Strong Indian deployment at Depsang to remain; troops to withdraw 2 km each in Gogra and Galwan.
With disengagement at Pangong Lake underway, the focus will now shift to pulling back troops from standoff points in Galwan valley and the
Gogra post, both of which saw a substantial build-up since May last year after Chinese forces moved in.
After the Pangong process is completed, the two sides will move to implement the second stage of the disengagement plan by moving troops away from each other at these two locations, sources have told ET. At Galwan, where a deadly clash last June claimed heavy losses on both sides, the Chinese deployment at the moment is well beyond the contended Patrolling Point 15, but further retreat is set to take place. As per discussions, Indian and Chinese troops will pull back up to 2 km each from PP 15 and will suspend patrolling till further notice. Sources indicate that troops are positioned just over a kilometre away in the valley at present.
At Gogra post, where the Chinese moved in a substantial amount of armoured units close to an Indian post, a similar process will take place. A squadron of armoured combat vehicles are currently in a standoff with a similar Chinese force and the plan here is also to create a 4 km zone, with both sides retreating to their sides of the Line of Actual Control.
The creation of a four kilometre zone where patrolling will be suspended, sources said, is a temporary arrangement and is in no way admission to territorial claims.

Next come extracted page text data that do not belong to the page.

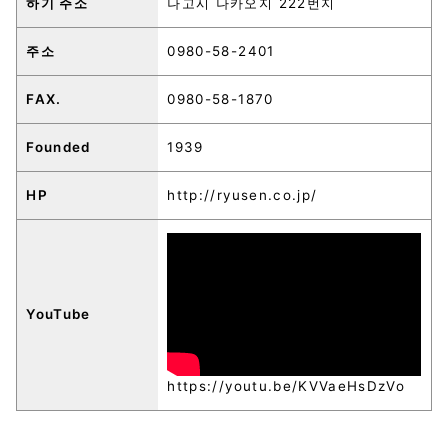
하기 주소
나고시 나카오지 222번지
주소
0980-58-2401
FAX.
0980-58-1870
Founded
1939
HP
http://ryusen.co.jp/
YouTube
https://youtu.be/KVVaeHsDzVo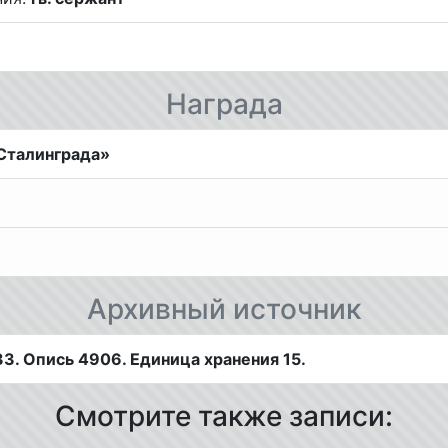
Награда
Сталинграда»
Архивный источник
. Опись 4906. Единица хранения 15.
Смотрите также записи:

The Indian position is clear that normal patrolling will resume after further rounds of talks to defuse the current crisis.
Sources said that there have been no substantial discussion with China on the Depsang plains deployment where PLA has been blocking Indian troops from accessing three patrolling points on LAC. As per internal assessments, the situation at Depsang is stable and in India’s favour, given a heavy deployment of tanks, armoured vehicles and soldiers that are more than a match for Chinese forces in the area.